EXERCISE PROMPT —
After locating the line with "CALCULATE PREMIUM", retype it and every later line exactly, stopping at the end of the records.

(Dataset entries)
Start of Block
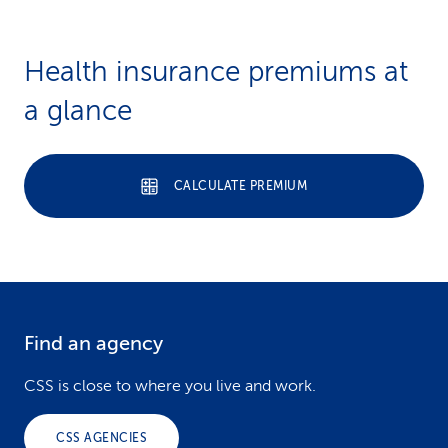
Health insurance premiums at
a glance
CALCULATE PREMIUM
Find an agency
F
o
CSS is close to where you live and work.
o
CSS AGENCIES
End of Block
REPLY TO THE EXERCISE —
CALCULATE PREMIUM
Find an agency
F
o
CSS is close to where you live and work.
o
CSS AGENCIES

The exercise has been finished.